Gaia Ore, aged thirty-three, is widowed by a famous architect, Charles Ore, at the start of Perfect Architect, Jayne Joso’s second novel. An earth mother in a sense that is highlighted, but never explained, she also is unfinished and incomplete. She sees herself as a layer of sand subsumed by the rising tide of Charles’s success, and to Charles she is a woman whose verve has rolled away, like a ball that might be found under a table or sofa, if they get down on their knees to look.
That he once pretended to do this, and made her join in the fun, indicates the standard of behaviour shown by male characters in this novel. Yet the subtlety of these metaphors from the first chapter also show Joso’s characterisation at its best. Later images and descriptions of Gaia establish her as the object of general pity. Her postman Tom Bradshaw thinks her ‘ordinary’ in her grief and self-neglect, and the Italian architect Alessandro sees her as elegant but lost, nervous and lonely.
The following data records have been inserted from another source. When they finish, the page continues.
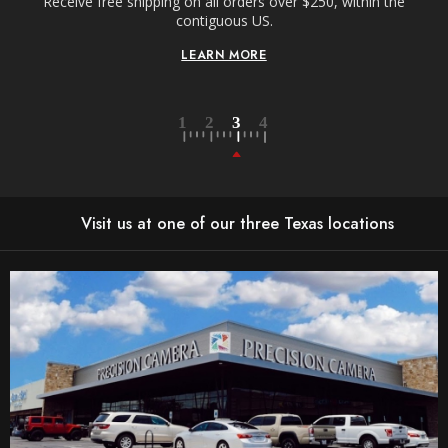
Receive free shipping on all orders over $250, within the
n-
contiguous US.
LEARN MORE
Visit us at one of our three Texas locations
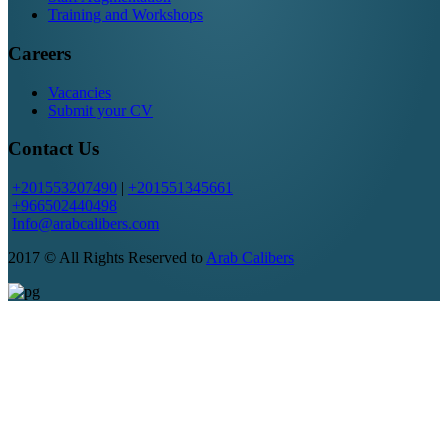
Training and Workshops
Careers
Vacancies
Submit your CV
Contact Us
+201553207490
|
+201551345661
+966502440498
Info@arabcalibers.com
2017 © All Rights Reserved to
Arab Calibers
To her husband’s correspondent and confidante Selené she is a coward, naive, sometimes exasperating in her haplessness, a passenger in the lives of others when she should be the architect of her own. It takes all Jane Austen’s skill, perhaps, to make the elusive Anne Elliot seem worthy of our care, yet Joso seems ready to take her characters at face value, and her simple prescriptions for their happiness seem to be offered at face value too.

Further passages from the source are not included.